=== TASK DETAILS ===
Copy out the entries exactly, and wherever a picture appears, leave it out.

[DATA SUPPLIED — start]

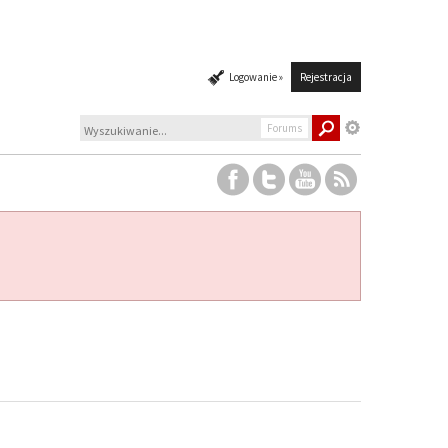
Logowanie »
Rejestracja
Forums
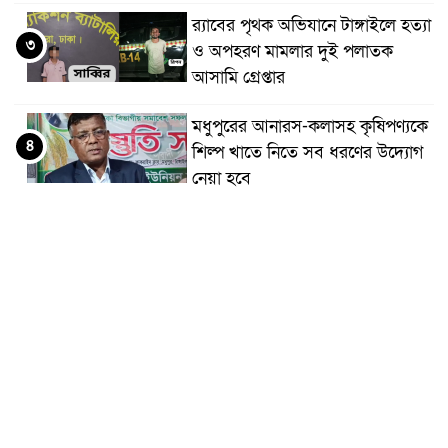
র‌্যাবের পৃথক অভিযানে টাঙ্গাইলে হত্যা
৩
ও অপহরণ মামলার দুই পলাতক
আসামি গ্রেপ্তার
মধুপুরের আনারস-কলাসহ কৃষিপণ্যকে
৪
শিল্প খাতে নিতে সব ধরণের উদ্যোগ
নেয়া হবে
মধুপুরে বিশ্ব মাতৃদুগ্ধ সপ্তাহের
৫
উদ্বোধন, আলোচনা সভা ও শোভাযাত্রা
অনুষ্ঠিত
মধুপুরে বিএনপি নেতার মাকে গলা
৬
কেটে হত্যা
মধুপুরে বাস-ট্রাকের মুখোমুখি সংঘর্ষে
৭
নিহত ৩, আহত ২০-২৫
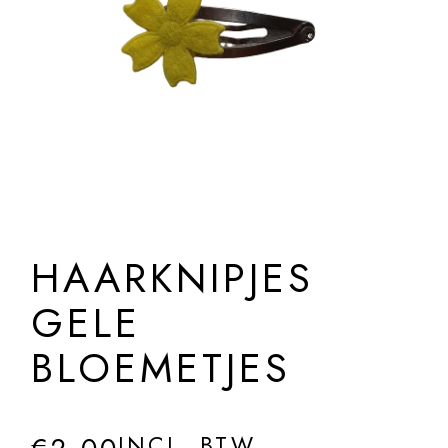
HAARKNIPJES
GELE
BLOEMETJES
INCL. BTW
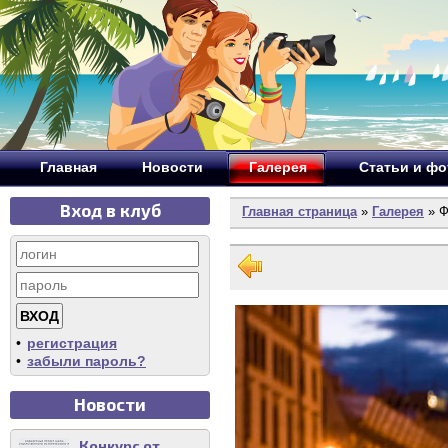
Главная
Новости
Галерея
Статьи и ф
Вход в клуб
Главная страница
»
Галерея
» Ф
•
регистрация
•
забыли пароль?
Новости
Конкурс от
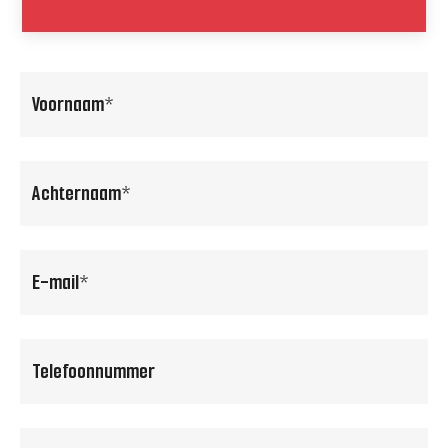
voornaam
(Vereist)
achternaam
(Vereist)
email
(Vereist)
Telefoonnummer
(Vereist)
Waarvoor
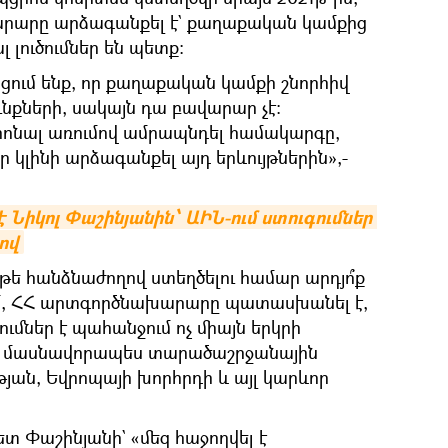
րարը արձագանքել է` քաղաքական կամքից
 լուծումներ են պետք։
ում ենք, որ քաղաքական կամքի շնորհիվ
ւնքների, սակայն դա բավարար չէ։
իոնալ առումով ամրապնդել համակարգը,
ր կլինի արձագանքել այդ երևույթներին»,-
է Նիկոլ Փաշինյանին՝ ԱԻՆ-ում ստուգումներ 
ով
թե հանձնաժողով ստեղծելու համար արդյո՞ք
ւմ, ՀՀ արտգործնախարարը պատասխանել է,
ւմներ է պահանջում ոչ միայն երկրի
ին, մասնավորապես տարածաշրջանային
թյան, Եվրոպայի խորհրդի և այլ կարևոր
 Փաշինյանի` «մեզ հաջողվել է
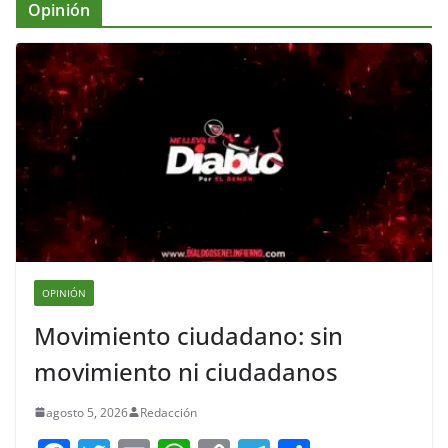
Opinión
OPINIÓN
Movimiento ciudadano: sin
movimiento ni ciudadanos
agosto 5, 2026
Redacción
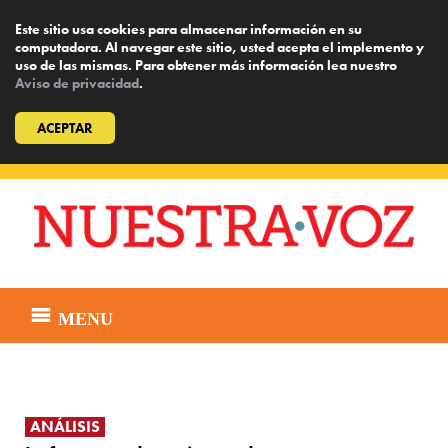
Este sitio usa cookies para almacenar información en su
computadora. Al navegar este sitio, usted acepta el implemento y
uso de las mismas. Para obtener más información lea nuestro
Aviso de privacidad
.
ACEPTAR
Skip
to
content
MENU
ANÁLISIS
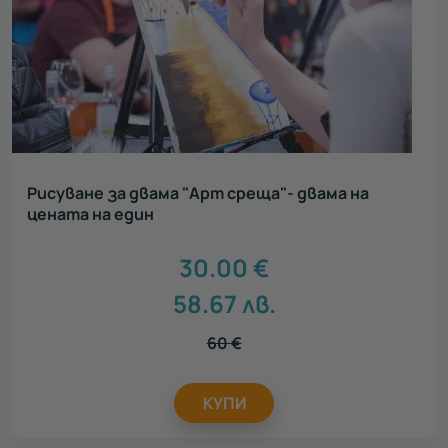
Рисуване за двама "Арт среща"- двама на
цената на един
30.00
€
58.67
лв.
60
€
КУПИ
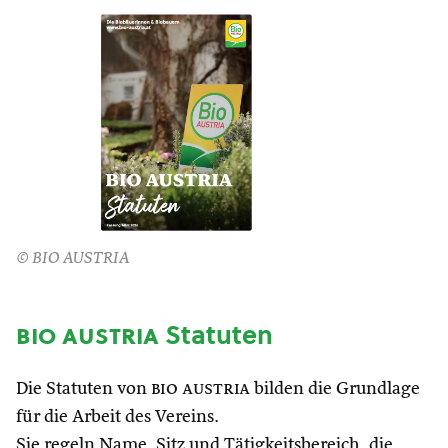
© BIO AUSTRIA
bio austria
Statuten
Die Statuten von
bio austria
bilden die Grundlage
für die Arbeit des Vereins.
Sie regeln Name, Sitz und Tätigkeitsbereich, die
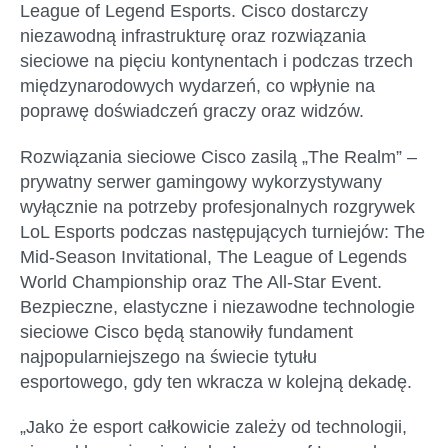
League of Legend Esports. Cisco dostarczy
niezawodną infrastrukturę oraz rozwiązania
sieciowe na pięciu kontynentach i podczas trzech
międzynarodowych wydarzeń, co wpłynie na
poprawę doświadczeń graczy oraz widzów.
Rozwiązania sieciowe Cisco zasilą „The Realm” –
prywatny serwer gamingowy wykorzystywany
wyłącznie na potrzeby profesjonalnych rozgrywek
LoL Esports podczas następujących turniejów: The
Mid-Season Invitational, The League of Legends
World Championship oraz The All-Star Event.
Bezpieczne, elastyczne i niezawodne technologie
sieciowe Cisco będą stanowiły fundament
najpopularniejszego na świecie tytułu
esportowego, gdy ten wkracza w kolejną dekadę.
„Jako że esport całkowicie zależy od technologii,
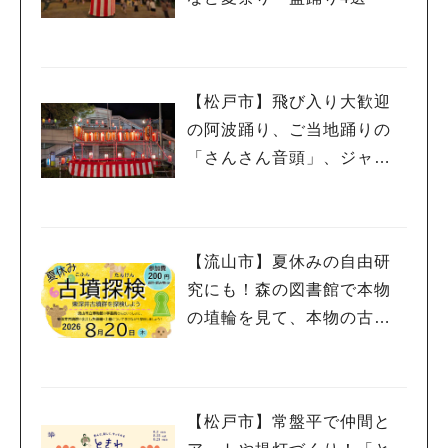
【松戸市】飛び入り大歓迎
の阿波踊り、ご当地踊りの
「さんさん音頭」、ジャ
ズ、キッチンカーも！「小
金宿まつり」8/28-30開催！
【流山市】夏休みの自由研
究にも！森の図書館で本物
の埴輪を見て、本物の古墳
を探検しよう♪
【松戸市】常盤平で仲間と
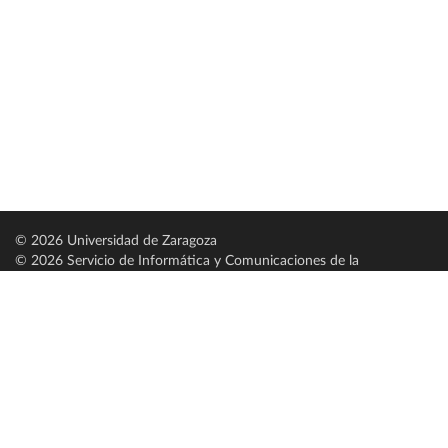
© 2026 Universidad de Zaragoza
© 2026 Servicio de Informática y Comunicaciones de la
Universidad de Zaragoza (
SICUZ
)
Universidad de Zaragoza
C/ Pedro Cerbuna, 12
ES-50009 Zaragoza
España / Spain
Tel: +34 976761000
ciu@unizar.es
Q-5018001-G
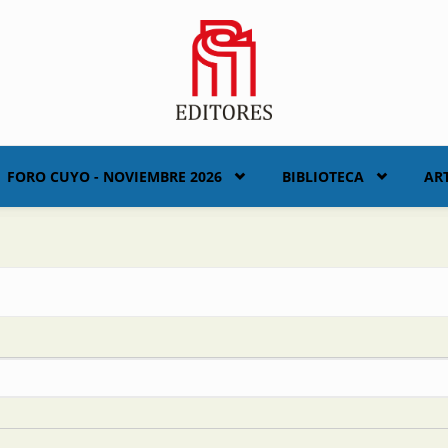
FORO CUYO - NOVIEMBRE 2026
BIBLIOTECA
AR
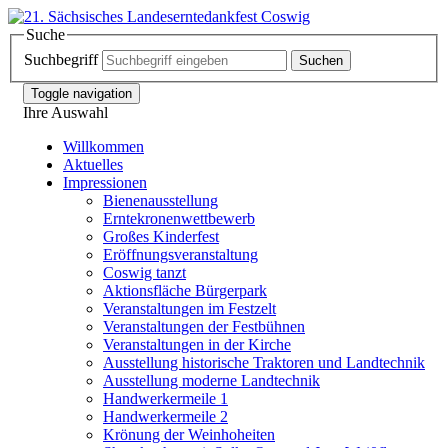
Suche
Suchbegriff
Toggle navigation
Ihre Auswahl
Willkommen
Aktuelles
Impressionen
Bienenausstellung
Erntekronenwettbewerb
Großes Kinderfest
Eröffnungsveranstaltung
Coswig tanzt
Aktionsfläche Bürgerpark
Veranstaltungen im Festzelt
Veranstaltungen der Festbühnen
Veranstaltungen in der Kirche
Ausstellung historische Traktoren und Landtechnik
Ausstellung moderne Landtechnik
Handwerkermeile 1
Handwerkermeile 2
Krönung der Weinhoheiten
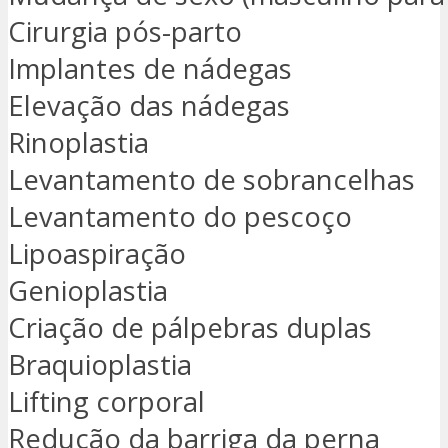
Cirurgia pós-parto
Implantes de nádegas
Elevação das nádegas
Rinoplastia
Levantamento de sobrancelhas
Levantamento do pescoço
Lipoaspiração
Genioplastia
Criação de pálpebras duplas
Braquioplastia
Lifting corporal
Redução da barriga da perna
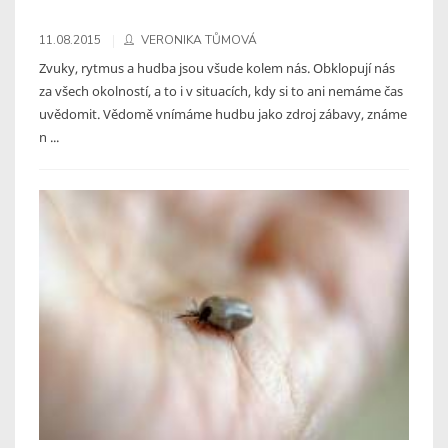
11.08.2015
VERONIKA TŮMOVÁ
Zvuky, rytmus a hudba jsou všude kolem nás. Obklopují nás
za všech okolností, a to i v situacích, kdy si to ani nemáme čas
uvědomit. Vědomě vnímáme hudbu jako zdroj zábavy, známe
n ...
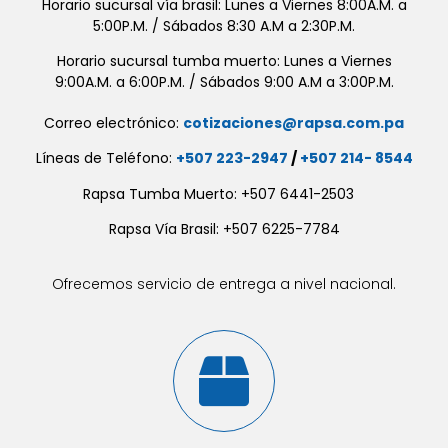
Horario sucursal vía brasil: Lunes a Viernes 8:00A.M. a
5:00P.M. / Sábados 8:30 A.M a 2:30P.M.
Horario sucursal tumba muerto: Lunes a Viernes
9:00A.M. a 6:00P.M. / Sábados 9:00 A.M a 3:00P.M.
Correo electrónico:
cotizaciones@rapsa.com.pa
Líneas de Teléfono:
+507 223-2947
/
+507 214- 8544
Rapsa Tumba Muerto: +507 6441-2503
Rapsa Vía Brasil: +507 6225-7784
Ofrecemos servicio de entrega a nivel nacional.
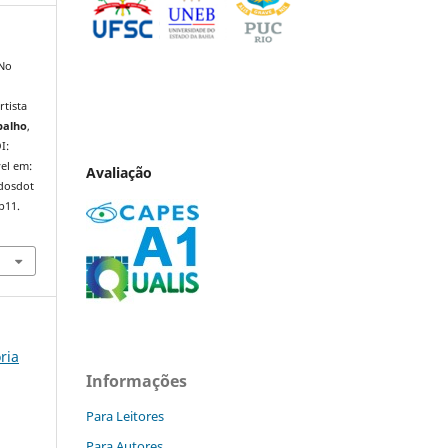
 No
rtista
balho
,
I:
el em:
Avaliação
ndosdot
p11.
ória
Informações
Para Leitores
Para Autores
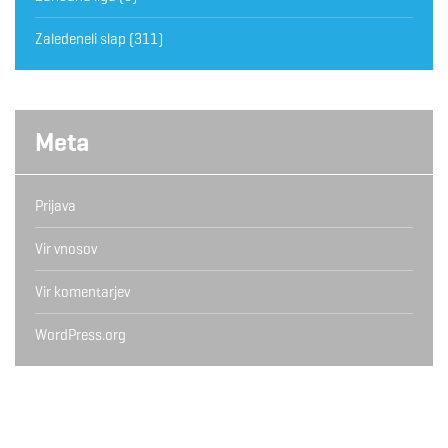
Zaledeneli slap
(311)
Meta
Prijava
Vir vnosov
Vir komentarjev
WordPress.org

[DATA SUPPLIED — finish]

=== RESULT OF THIS EXERCISE ===
Logowanie »
Rejestracja
Forums
র‌্যাবের পৃথক অভিযানে টাঙ্গাইলে হত্যা
৩
ও অপহরণ মামলার দুই পলাতক
আসামি গ্রেপ্তার
মধুপুরের আনারস-কলাসহ কৃষিপণ্যকে
৪
শিল্প খাতে নিতে সব ধরণের উদ্যোগ
নেয়া হবে
মধুপুরে বিশ্ব মাতৃদুগ্ধ সপ্তাহের
৫
উদ্বোধন, আলোচনা সভা ও শোভাযাত্রা
অনুষ্ঠিত
মধুপুরে বিএনপি নেতার মাকে গলা
৬
কেটে হত্যা
মধুপুরে বাস-ট্রাকের মুখোমুখি সংঘর্ষে
৭
নিহত ৩, আহত ২০-২৫
HAARKNIPJES
GELE
BLOEMETJES
INCL. BTW
Главная
Новости
Галерея
Статьи и ф
Вход в клуб
Главная страница
»
Галерея
» Ф
•
регистрация
•
забыли пароль?
Новости
Конкурс от
voornaam
(Vereist)
achternaam
(Vereist)
email
(Vereist)
Telefoonnummer
(Vereist)
Waarvoor
րարը արձագանքել է` քաղաքական կամքից
 լուծումներ են պետք։
ում ենք, որ քաղաքական կամքի շնորհիվ
ւնքների, սակայն դա բավարար չէ։
իոնալ առումով ամրապնդել համակարգը,
ր կլինի արձագանքել այդ երևույթներին»,-
է Նիկոլ Փաշինյանին՝ ԱԻՆ-ում ստուգումներ 
ով
թե հանձնաժողով ստեղծելու համար արդյո՞ք
ւմ, ՀՀ արտգործնախարարը պատասխանել է,
ւմներ է պահանջում ոչ միայն երկրի
ին, մասնավորապես տարածաշրջանային
թյան, Եվրոպայի խորհրդի և այլ կարևոր
 Փաշինյանի` «մեզ հաջողվել է
Opinión
OPINIÓN
Movimiento ciudadano: sin
movimiento ni ciudadanos
agosto 5, 2026
Redacción
Este sitio usa cookies para almacenar información en su
computadora. Al navegar este sitio, usted acepta el implemento y
uso de las mismas. Para obtener más información lea nuestro
Aviso de privacidad
.
ACEPTAR
Skip
to
content
MENU
ANÁLISIS
Рисуване за двама "Арт среща"- двама на
цената на един
30.00
€
58.67
лв.
60
€
КУПИ
© BIO AUSTRIA
bio austria
Statuten
Die Statuten von
bio austria
bilden die Grundlage
für die Arbeit des Vereins.
Sie regeln Name, Sitz und Tätigkeitsbereich, die
League of Legend Esports. Cisco dostarczy
niezawodną infrastrukturę oraz rozwiązania
sieciowe na pięciu kontynentach i podczas trzech
międzynarodowych wydarzeń, co wpłynie na
poprawę doświadczeń graczy oraz widzów.
Rozwiązania sieciowe Cisco zasilą „The Realm” –
prywatny serwer gamingowy wykorzystywany
wyłącznie na potrzeby profesjonalnych rozgrywek
LoL Esports podczas następujących turniejów: The
Mid-Season Invitational, The League of Legends
World Championship oraz The All-Star Event.
Bezpieczne, elastyczne i niezawodne technologie
sieciowe Cisco będą stanowiły fundament
najpopularniejszego na świecie tytułu
esportowego, gdy ten wkracza w kolejną dekadę.
„Jako że esport całkowicie zależy od technologii,
【松戸市】飛び入り大歓迎
の阿波踊り、ご当地踊りの
「さんさん音頭」、ジャ
ズ、キッチンカーも！「小
金宿まつり」8/28-30開催！
【流山市】夏休みの自由研
究にも！森の図書館で本物
の埴輪を見て、本物の古墳
を探検しよう♪
【松戸市】常盤平で仲間と
© 2026 Universidad de Zaragoza
© 2026 Servicio de Informática y Comunicaciones de la
Universidad de Zaragoza (
SICUZ
)
Universidad de Zaragoza
C/ Pedro Cerbuna, 12
ES-50009 Zaragoza
España / Spain
Tel: +34 976761000
ciu@unizar.es
Q-5018001-G
FORO CUYO - NOVIEMBRE 2026
BIBLIOTECA
AR
Suche
Suchbegriff
Toggle navigation
Ihre Auswahl
Willkommen
Aktuelles
Impressionen
Bienenausstellung
Erntekronenwettbewerb
Großes Kinderfest
Eröffnungsveranstaltung
Coswig tanzt
Aktionsfläche Bürgerpark
Veranstaltungen im Festzelt
Veranstaltungen der Festbühnen
Veranstaltungen in der Kirche
Ausstellung historische Traktoren und Landtechnik
Ausstellung moderne Landtechnik
Handwerkermeile 1
Handwerkermeile 2
Krönung der Weinhoheiten
Cirurgia pós-parto
Implantes de nádegas
Elevação das nádegas
Rinoplastia
Levantamento de sobrancelhas
Levantamento do pescoço
Lipoaspiração
Genioplastia
Criação de pálpebras duplas
Braquioplastia
Lifting corporal
Redução da barriga da perna
11.08.2015
VERONIKA TŮMOVÁ
Zvuky, rytmus a hudba jsou všude kolem nás. Obklopují nás
za všech okolností, a to i v situacích, kdy si to ani nemáme čas
uvědomit. Vědomě vnímáme hudbu jako zdroj zábavy, známe
n ...
Horario sucursal vía brasil: Lunes a Viernes 8:00A.M. a
5:00P.M. / Sábados 8:30 A.M a 2:30P.M.
Horario sucursal tumba muerto: Lunes a Viernes
9:00A.M. a 6:00P.M. / Sábados 9:00 A.M a 3:00P.M.
Correo electrónico:
cotizaciones@rapsa.com.pa
Líneas de Teléfono:
+507 223-2947
/
+507 214- 8544
Rapsa Tumba Muerto: +507 6441-2503
Rapsa Vía Brasil: +507 6225-7784
Ofrecemos servicio de entrega a nivel nacional.
 No
rtista
balho
,
I:
el em:
Avaliação
ndosdot
p11.
ória
Informações
Para Leitores
Para Autores
Zaledeneli slap
(311)
Meta
Prijava
Vir vnosov
Vir komentarjev
WordPress.org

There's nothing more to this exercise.